- **WORK ORDER**
Look through the data below and extract, unchanged, the lines from the one that contains "İLETİŞİM [menuitem] (936, 24)" to the one that contains "ESOGÜ (99, 25)", both included.

- **DATA RECORDS**
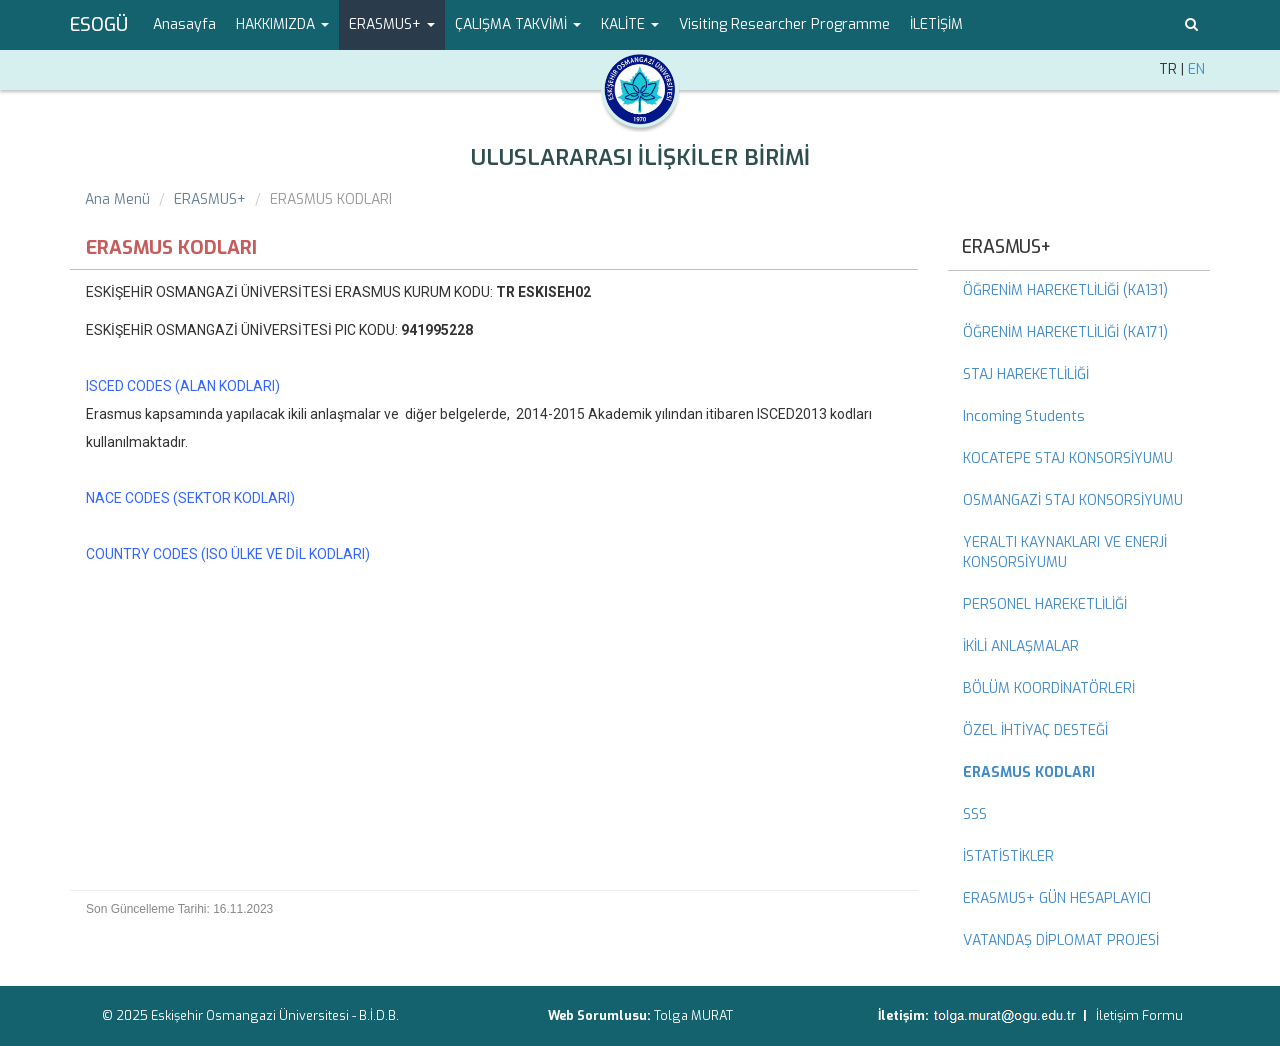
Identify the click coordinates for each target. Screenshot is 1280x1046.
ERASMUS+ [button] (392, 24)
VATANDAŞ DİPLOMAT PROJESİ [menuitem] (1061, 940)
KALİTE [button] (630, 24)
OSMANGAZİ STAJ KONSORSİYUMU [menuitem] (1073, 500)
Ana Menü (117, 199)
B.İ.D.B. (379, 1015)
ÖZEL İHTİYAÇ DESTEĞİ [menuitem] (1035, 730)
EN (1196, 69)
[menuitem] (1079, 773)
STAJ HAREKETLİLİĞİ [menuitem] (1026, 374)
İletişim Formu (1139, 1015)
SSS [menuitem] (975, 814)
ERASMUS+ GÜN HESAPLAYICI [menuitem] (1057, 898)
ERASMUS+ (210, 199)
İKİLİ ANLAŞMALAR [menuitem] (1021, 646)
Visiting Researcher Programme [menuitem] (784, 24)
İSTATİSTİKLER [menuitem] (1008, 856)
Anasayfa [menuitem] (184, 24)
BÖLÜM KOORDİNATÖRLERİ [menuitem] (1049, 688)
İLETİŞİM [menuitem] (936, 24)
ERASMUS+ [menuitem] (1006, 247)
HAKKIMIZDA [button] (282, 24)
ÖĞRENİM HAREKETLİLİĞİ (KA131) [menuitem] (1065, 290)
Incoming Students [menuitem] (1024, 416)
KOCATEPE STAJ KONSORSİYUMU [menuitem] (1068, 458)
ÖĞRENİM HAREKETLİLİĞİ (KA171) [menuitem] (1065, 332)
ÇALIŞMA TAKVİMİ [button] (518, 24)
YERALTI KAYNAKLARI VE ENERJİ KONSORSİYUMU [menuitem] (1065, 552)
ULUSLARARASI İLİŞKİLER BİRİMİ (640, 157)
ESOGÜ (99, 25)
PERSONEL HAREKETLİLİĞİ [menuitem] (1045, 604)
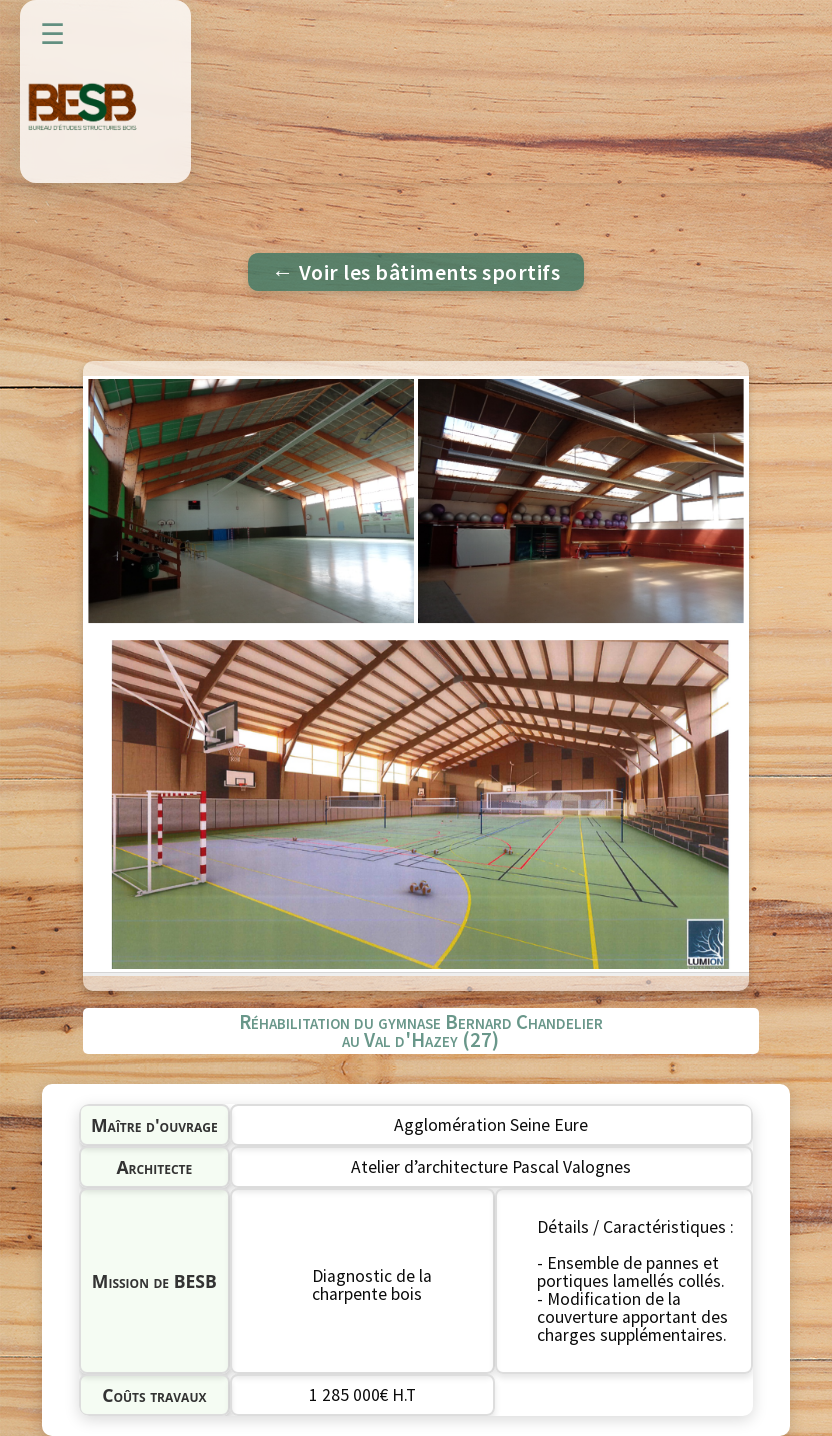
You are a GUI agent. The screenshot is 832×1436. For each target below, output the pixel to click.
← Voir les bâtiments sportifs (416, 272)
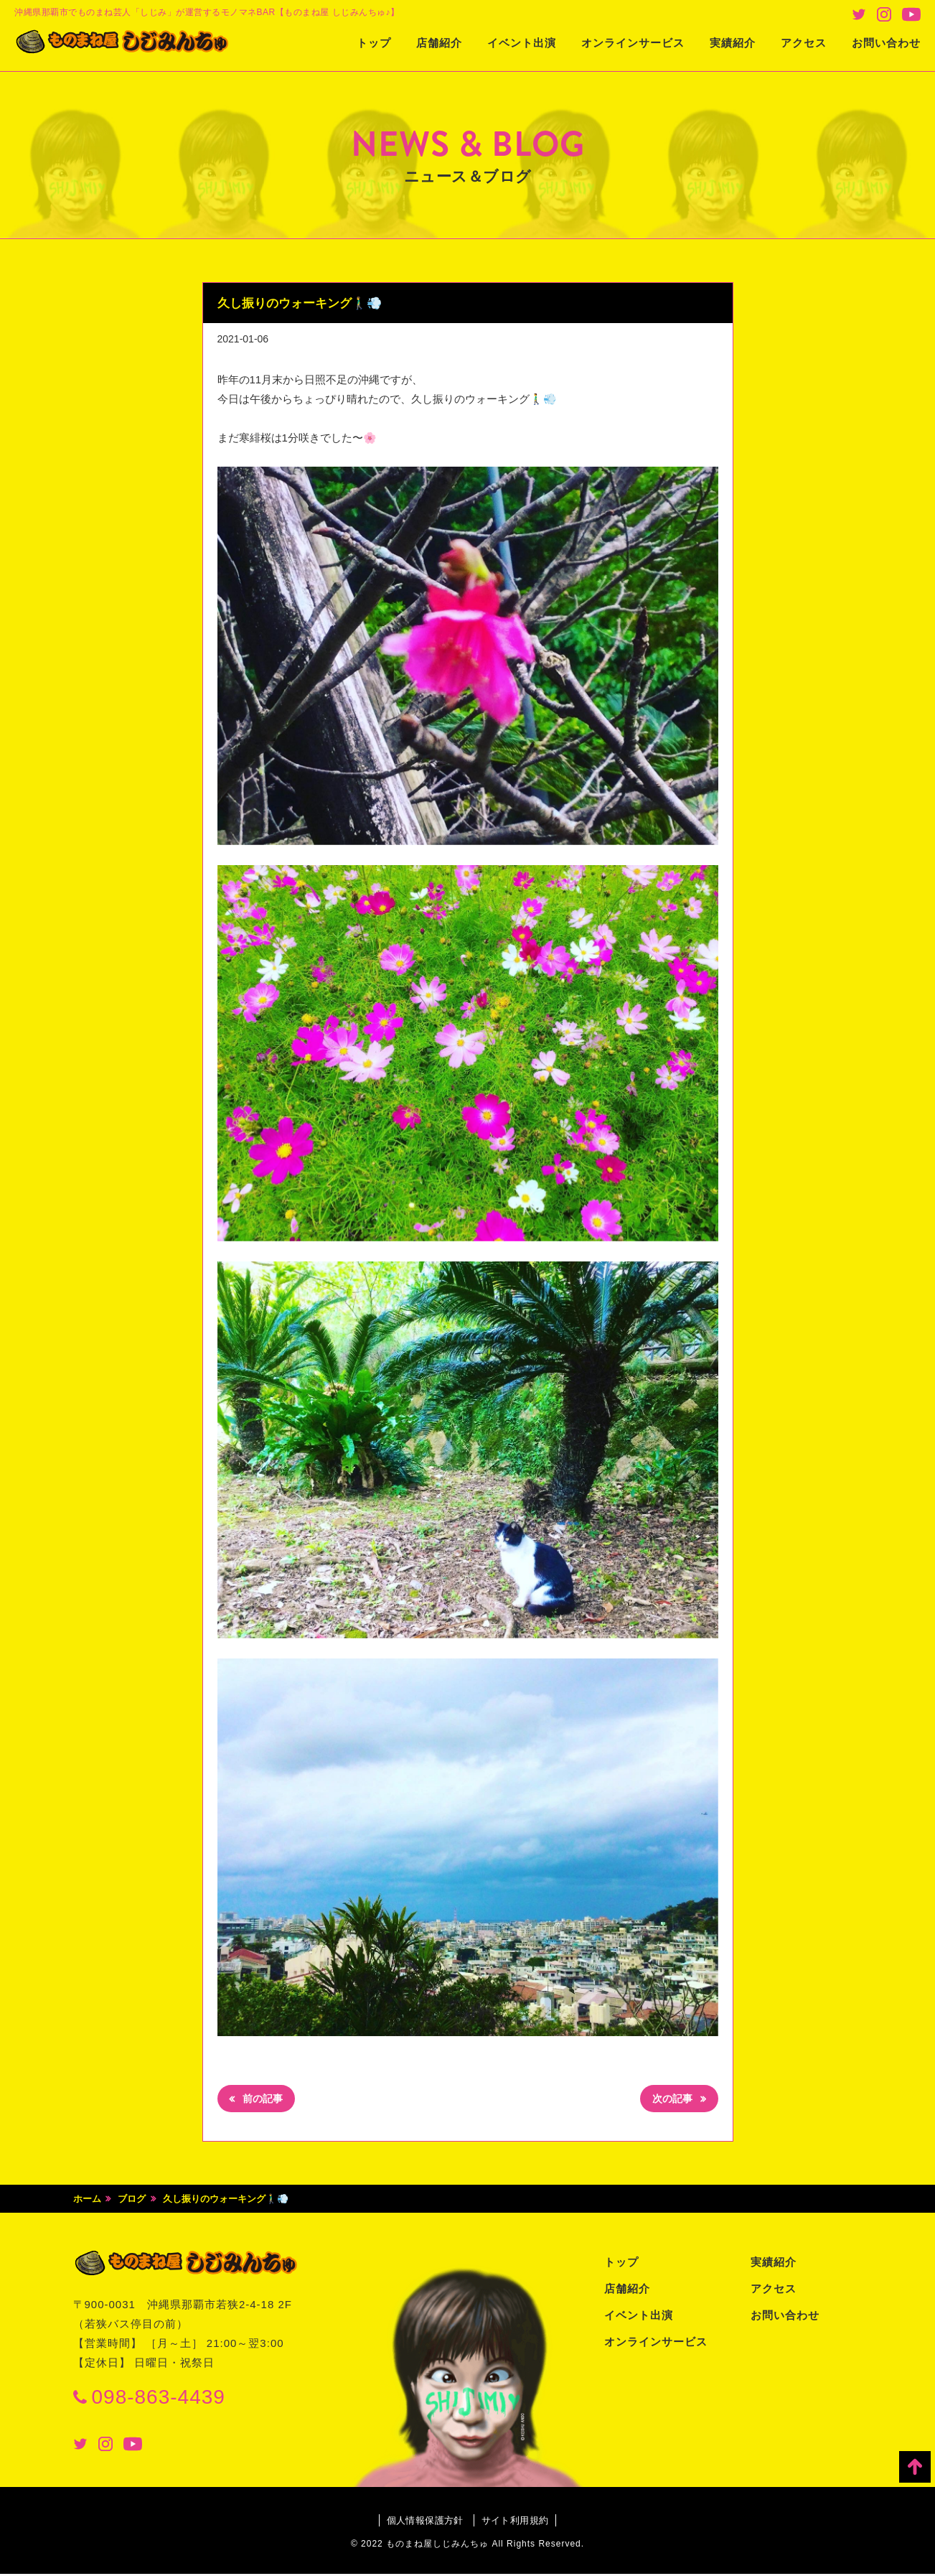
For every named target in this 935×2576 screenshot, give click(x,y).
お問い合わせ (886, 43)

- **ANSWER TO THIS TASK**
İLETİŞİM [menuitem] (936, 24)
ERASMUS+ [menuitem] (1006, 247)
HAKKIMIZDA [button] (282, 24)
ÖĞRENİM HAREKETLİLİĞİ (KA131) [menuitem] (1065, 290)
Incoming Students [menuitem] (1024, 416)
KOCATEPE STAJ KONSORSİYUMU [menuitem] (1068, 458)
ÖĞRENİM HAREKETLİLİĞİ (KA171) [menuitem] (1065, 332)
ÇALIŞMA TAKVİMİ [button] (518, 24)
YERALTI KAYNAKLARI VE ENERJİ KONSORSİYUMU [menuitem] (1065, 552)
ULUSLARARASI İLİŞKİLER BİRİMİ (640, 157)
ESOGÜ (99, 25)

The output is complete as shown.